-- Opening Marker --

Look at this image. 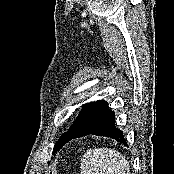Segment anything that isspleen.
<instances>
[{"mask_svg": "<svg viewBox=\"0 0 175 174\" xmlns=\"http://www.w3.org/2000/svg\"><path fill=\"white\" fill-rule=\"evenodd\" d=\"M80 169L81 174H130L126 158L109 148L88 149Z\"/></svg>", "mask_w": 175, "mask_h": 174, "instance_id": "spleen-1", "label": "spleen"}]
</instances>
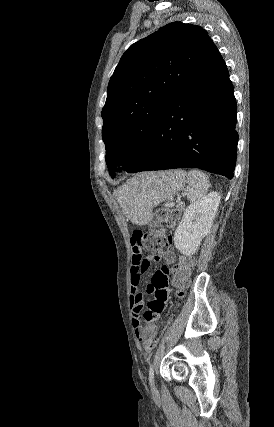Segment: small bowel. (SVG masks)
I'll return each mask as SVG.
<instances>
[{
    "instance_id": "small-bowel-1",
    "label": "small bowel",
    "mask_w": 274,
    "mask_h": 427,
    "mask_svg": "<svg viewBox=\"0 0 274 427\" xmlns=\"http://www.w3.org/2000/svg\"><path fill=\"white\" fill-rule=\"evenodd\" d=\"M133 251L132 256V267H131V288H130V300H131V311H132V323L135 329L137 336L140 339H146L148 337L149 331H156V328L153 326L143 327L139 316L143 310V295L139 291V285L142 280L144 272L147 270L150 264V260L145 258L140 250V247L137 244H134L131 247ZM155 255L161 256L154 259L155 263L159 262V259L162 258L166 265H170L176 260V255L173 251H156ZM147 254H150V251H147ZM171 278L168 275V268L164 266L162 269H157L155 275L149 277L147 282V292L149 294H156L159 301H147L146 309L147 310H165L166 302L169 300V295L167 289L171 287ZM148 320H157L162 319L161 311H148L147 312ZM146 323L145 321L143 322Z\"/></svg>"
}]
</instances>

-- Closing Marker --

## [Exercise prompt]
Look through the material and find each line that includes "label", then copy it.

## [Solved exercise]
[{"mask_svg": "<svg viewBox=\"0 0 175 174\" xmlns=\"http://www.w3.org/2000/svg\"><path fill=\"white\" fill-rule=\"evenodd\" d=\"M80 169L81 174H130L126 158L109 148L88 149Z\"/></svg>", "mask_w": 175, "mask_h": 174, "instance_id": "spleen-1", "label": "spleen"}]
    "label": "small bowel",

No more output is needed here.